The Professional Archaeology specialization for our Master of Arts program prepares students for work in federal and state entities as well as private CRM firms and includes internships at the Midwest Archaeological Center (MWAC). Nearly all of our graduates find jobs in archaeological enterprises.
- Digital Humanities: 3D modeling of historic and pre-historic building, settlements, and artifacts and geo-spatial technologies. Check out the work of some of our students.
- Forensic Anthropology: involves internships and training at the Department of Defense POW/MIA office in Omaha. This well-funded federal unit is largely staffed by forensic anthropologists and is responsible for the recovery of U.S. war dead around the world. Skills in skeletal identification, artifact analysis, and excavation relevant to crime scene investigation and other forensic investigations are taught.
- Museum Studies: a multidisciplinary collaboration designed to prepare graduates for positions in museums and historical societies.
The department reviews graduate applications in mid-February for Fall admission.
Statement of Purpose:
A statement detailing your career goals and educational objectives (2-3 double-spaced pages). We look at your writing ability, how focused your interests are, and how much we can help you meet your objectives and goals.
If, for example, you indicate that you wish to study eastern North American archaeology, then we would not admit you since we have no one on staff to supervise such work.
We have no minimum GRE cutoff but use these scores to evaluate your potential performance. Mediocre GRE scores can be compensated for with experience, good grades, glowing letters of reference, and so on.
Transcript of Courses:
We consider your performance in undergraduate classes, especially in anthropology.

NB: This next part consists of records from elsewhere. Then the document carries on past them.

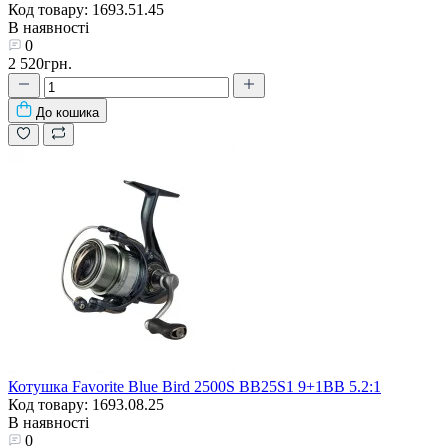
Код товару: 1693.51.45
В наявності
0
2 520грн.
До кошика
Котушка Favorite Blue Bird 2500S BB25S1 9+1BB 5.2:1
Код товару: 1693.08.25
В наявності
0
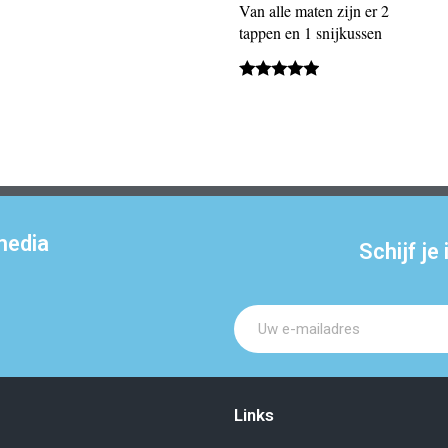
Van alle maten zijn er 2
tappen en 1 snijkussen
media
Schijf je
Links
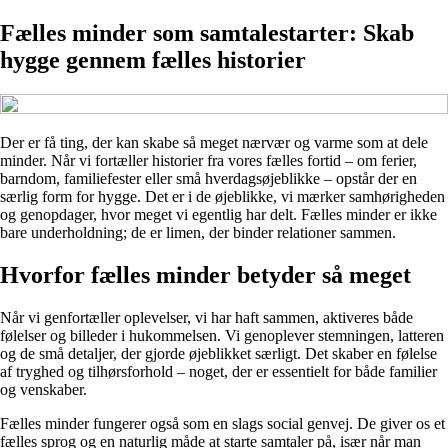
Fælles minder som samtalestarter: Skab
hygge gennem fælles historier
Der er få ting, der kan skabe så meget nærvær og varme som at dele
minder. Når vi fortæller historier fra vores fælles fortid – om ferier,
barndom, familiefester eller små hverdagsøjeblikke – opstår der en
særlig form for hygge. Det er i de øjeblikke, vi mærker samhørigheden
og genopdager, hvor meget vi egentlig har delt. Fælles minder er ikke
bare underholdning; de er limen, der binder relationer sammen.
Hvorfor fælles minder betyder så meget
Når vi genfortæller oplevelser, vi har haft sammen, aktiveres både
følelser og billeder i hukommelsen. Vi genoplever stemningen, latteren
og de små detaljer, der gjorde øjeblikket særligt. Det skaber en følelse
af tryghed og tilhørsforhold – noget, der er essentielt for både familier
og venskaber.
Fælles minder fungerer også som en slags social genvej. De giver os et
fælles sprog og en naturlig måde at starte samtaler på, især når man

Students with better grades tend to know what they are good at and have mastered the skills needed to be successful graduate students. Some students may have low grades from their freshman and sophomore years; we expect to see As and Bs in anthropological coursework by their junior year.
If there are gaps or series of withdrawals or incompletes in your academic career, we look for explanations.
Letters of Reference:
Three letters of reference should come from professionals who can speak to your ability to perform graduate level work, such as a professor you partnered with for independent study, senior seminar work, field school, or lab work. A supervisor from work could also be a reference.
Be sure they know you well enough to write you a positive letter, tailored to admission. Provide them with a resume or summary of work and academic experiences.
Why graduate admission is competitive
Our department is small but active. Rather than admitting a higher number of students who would receive less attention, we admit a limited number of students to better support intellectually and perhaps financially.
Additionally, professors suited to particular interests may be on leave or working with other graduate students.